James Lambert, Canada's then-ambassador to Guatemala, discusses mining on the Guatemalan TV talk show "Libre Encuentro." Since then, a number of countries in the region have seen growing community-based resistance movements emerge in response to the adverse consequences that Canadian-owned mining ventures have brought to the region -- issues which the ambassador neglected to mention in his elementary praise of the industry.
Notice his reference to Tahltan chief Jerry Asp. What Lambert also neglected to mention, however, was that at the very moment at which he spoke, 35 Tahltan elders between the ages of 55 and 84 had been occupying their band council's office in Telegraph Creek BC, outraged and embarrassed at Asp's public conduct; they asserted that he had been successfully bought out by pro-mining interests and had utterly abandoned traditional values in pursuit of the money and travel that he was being showered with for singing the praises of the extractive industries.
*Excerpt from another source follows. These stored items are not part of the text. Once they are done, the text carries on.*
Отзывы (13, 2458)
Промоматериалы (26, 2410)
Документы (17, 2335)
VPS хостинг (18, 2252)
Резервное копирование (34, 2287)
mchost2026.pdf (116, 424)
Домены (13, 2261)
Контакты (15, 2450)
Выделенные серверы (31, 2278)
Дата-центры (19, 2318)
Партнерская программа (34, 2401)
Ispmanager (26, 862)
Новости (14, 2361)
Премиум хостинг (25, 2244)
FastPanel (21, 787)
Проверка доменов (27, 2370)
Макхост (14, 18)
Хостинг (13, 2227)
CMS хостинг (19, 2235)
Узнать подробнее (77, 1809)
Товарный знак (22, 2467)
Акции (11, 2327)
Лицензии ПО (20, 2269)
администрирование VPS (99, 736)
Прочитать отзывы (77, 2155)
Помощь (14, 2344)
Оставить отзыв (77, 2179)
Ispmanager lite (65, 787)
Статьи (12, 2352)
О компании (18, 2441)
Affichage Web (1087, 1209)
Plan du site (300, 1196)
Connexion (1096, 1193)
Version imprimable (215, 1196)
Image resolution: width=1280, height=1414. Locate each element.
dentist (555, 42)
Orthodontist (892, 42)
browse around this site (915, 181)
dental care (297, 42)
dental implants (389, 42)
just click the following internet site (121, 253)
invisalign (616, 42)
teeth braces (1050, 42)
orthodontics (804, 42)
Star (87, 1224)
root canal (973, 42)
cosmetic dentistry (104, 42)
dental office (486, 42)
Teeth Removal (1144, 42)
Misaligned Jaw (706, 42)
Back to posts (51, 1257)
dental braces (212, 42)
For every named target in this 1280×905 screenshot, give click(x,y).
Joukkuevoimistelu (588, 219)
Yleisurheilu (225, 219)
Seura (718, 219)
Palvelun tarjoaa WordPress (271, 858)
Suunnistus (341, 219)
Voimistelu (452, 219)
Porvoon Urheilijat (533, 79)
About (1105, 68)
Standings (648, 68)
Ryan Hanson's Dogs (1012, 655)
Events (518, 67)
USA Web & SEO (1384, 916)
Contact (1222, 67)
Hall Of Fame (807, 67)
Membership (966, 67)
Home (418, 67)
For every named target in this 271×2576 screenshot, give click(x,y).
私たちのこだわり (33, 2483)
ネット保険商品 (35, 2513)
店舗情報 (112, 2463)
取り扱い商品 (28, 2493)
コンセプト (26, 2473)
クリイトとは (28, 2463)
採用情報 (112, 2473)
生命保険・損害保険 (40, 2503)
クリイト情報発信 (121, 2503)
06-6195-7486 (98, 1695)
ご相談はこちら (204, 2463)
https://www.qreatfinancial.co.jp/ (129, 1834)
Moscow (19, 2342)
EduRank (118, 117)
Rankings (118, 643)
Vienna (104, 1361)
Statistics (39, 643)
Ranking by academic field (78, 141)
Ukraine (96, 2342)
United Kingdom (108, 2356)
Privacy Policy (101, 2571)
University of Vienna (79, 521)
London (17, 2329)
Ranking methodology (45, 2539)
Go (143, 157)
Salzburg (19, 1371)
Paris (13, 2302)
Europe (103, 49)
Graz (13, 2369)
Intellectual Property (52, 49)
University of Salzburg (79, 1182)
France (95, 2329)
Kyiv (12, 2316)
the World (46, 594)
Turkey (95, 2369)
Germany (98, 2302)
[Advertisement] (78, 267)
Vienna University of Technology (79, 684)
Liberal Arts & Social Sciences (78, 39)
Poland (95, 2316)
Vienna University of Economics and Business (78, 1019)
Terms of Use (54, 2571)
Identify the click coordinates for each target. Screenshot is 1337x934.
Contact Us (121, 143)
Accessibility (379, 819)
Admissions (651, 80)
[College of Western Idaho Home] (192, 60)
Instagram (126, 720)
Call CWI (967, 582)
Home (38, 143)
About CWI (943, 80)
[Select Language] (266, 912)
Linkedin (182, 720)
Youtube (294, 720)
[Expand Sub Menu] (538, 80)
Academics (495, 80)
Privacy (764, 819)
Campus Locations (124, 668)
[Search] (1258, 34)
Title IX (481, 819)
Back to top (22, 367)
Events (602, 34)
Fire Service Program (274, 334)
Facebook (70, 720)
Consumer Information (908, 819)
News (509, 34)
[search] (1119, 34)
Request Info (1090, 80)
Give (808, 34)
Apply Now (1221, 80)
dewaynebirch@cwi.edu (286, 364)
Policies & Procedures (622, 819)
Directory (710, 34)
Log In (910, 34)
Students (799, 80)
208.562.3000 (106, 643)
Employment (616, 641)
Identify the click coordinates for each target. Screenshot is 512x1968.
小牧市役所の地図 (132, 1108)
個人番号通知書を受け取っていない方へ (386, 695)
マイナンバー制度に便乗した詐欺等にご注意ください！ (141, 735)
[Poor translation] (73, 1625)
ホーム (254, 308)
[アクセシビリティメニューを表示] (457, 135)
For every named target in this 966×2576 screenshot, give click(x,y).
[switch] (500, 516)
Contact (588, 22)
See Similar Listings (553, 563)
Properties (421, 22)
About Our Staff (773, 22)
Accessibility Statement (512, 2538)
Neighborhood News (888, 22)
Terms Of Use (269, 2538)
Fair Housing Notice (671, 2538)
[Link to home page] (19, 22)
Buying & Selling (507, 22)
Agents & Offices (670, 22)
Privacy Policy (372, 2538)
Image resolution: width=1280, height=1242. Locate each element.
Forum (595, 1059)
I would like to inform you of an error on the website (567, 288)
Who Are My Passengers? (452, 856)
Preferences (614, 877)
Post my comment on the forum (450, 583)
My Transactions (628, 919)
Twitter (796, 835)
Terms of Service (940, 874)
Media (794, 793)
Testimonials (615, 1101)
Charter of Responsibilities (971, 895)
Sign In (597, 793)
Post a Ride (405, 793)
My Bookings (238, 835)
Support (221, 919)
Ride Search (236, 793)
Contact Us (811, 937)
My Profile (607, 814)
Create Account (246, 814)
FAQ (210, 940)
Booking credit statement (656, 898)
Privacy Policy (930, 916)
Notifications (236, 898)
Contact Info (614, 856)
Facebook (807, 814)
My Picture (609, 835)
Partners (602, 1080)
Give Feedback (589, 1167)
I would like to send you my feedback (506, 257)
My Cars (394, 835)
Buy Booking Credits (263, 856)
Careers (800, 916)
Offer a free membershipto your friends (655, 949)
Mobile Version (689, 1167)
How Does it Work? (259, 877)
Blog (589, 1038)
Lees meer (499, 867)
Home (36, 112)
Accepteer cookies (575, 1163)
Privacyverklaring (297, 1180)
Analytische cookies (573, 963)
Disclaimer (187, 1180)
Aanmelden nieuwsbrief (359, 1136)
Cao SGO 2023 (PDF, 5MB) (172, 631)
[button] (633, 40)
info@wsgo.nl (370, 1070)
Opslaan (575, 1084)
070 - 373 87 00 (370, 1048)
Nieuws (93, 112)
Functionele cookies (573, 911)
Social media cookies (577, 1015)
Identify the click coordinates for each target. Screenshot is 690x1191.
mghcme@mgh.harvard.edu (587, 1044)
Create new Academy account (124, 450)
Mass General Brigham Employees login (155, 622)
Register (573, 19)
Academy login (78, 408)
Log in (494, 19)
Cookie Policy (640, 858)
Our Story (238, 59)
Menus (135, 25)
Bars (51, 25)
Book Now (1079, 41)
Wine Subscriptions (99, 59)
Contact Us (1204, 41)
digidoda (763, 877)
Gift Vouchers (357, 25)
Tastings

As Asp no longer spoke for his people, the elders demanded that he step down as chief.
Less than two weeks earlier, on January 11, 2005, a Guatemalan farmer was shot and killed by state forces while protesting the highway-transport of a large cylinder to be used in constructing a Canadian-owned open-pit gold/silver mine in the western highlands of the country (Goldcorp's Marlin mine). This protest is the incident he refers to towards the end of the clip.